* [Work request] Where the word "will" shows up in the entries below, please copy the whole line.

* [The data]
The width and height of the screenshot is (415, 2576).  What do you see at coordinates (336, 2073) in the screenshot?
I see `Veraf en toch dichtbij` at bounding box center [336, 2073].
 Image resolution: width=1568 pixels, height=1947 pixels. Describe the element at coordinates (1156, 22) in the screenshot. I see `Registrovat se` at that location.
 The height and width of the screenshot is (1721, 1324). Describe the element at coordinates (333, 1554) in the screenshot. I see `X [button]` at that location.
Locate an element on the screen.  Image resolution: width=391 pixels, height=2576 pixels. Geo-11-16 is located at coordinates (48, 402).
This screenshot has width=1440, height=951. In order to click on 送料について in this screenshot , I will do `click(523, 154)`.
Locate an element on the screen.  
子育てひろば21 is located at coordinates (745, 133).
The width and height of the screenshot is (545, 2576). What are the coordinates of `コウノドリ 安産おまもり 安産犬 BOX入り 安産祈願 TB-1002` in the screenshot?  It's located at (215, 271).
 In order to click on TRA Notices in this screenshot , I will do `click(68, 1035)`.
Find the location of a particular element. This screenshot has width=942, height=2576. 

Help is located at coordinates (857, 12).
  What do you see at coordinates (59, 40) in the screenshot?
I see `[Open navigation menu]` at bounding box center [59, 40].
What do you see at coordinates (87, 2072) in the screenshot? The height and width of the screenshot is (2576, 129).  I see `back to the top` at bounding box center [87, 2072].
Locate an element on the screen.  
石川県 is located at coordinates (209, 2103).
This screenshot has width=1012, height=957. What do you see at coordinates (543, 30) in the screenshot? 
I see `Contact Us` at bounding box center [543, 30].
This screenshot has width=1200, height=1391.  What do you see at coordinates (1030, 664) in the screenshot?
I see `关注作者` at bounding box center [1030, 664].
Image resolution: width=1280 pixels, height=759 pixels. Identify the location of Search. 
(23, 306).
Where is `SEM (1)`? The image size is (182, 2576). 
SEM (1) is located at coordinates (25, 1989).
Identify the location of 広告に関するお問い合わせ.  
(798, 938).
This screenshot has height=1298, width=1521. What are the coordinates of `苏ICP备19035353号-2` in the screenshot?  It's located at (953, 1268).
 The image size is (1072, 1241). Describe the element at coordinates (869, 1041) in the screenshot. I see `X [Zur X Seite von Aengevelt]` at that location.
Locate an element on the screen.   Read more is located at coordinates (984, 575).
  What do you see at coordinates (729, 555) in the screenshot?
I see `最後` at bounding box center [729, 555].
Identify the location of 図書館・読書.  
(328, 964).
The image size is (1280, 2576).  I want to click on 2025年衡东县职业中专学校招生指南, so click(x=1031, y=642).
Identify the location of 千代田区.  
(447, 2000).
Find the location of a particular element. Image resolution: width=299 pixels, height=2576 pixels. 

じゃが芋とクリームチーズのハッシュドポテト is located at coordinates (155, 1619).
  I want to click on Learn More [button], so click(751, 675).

* [Answer box]
This screenshot has width=1440, height=951. In order to click on 送料について in this screenshot , I will do `click(523, 154)`.
 In order to click on TRA Notices in this screenshot , I will do `click(68, 1035)`.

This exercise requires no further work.